**Task brief:** Each record below needs to be written out exactly as it appears.

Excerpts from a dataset
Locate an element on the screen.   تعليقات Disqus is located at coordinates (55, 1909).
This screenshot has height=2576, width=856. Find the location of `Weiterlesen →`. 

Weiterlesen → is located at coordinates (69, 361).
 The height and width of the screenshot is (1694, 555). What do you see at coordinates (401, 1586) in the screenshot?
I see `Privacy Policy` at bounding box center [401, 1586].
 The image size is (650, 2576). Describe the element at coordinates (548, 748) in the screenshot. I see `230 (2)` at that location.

**Solution for this task:**
Locate an element on the screen.   تعليقات Disqus is located at coordinates (55, 1909).
This screenshot has height=2576, width=856. Find the location of `Weiterlesen →`. 

Weiterlesen → is located at coordinates (69, 361).
 The height and width of the screenshot is (1694, 555). What do you see at coordinates (401, 1586) in the screenshot?
I see `Privacy Policy` at bounding box center [401, 1586].
 The image size is (650, 2576). Describe the element at coordinates (548, 748) in the screenshot. I see `230 (2)` at that location.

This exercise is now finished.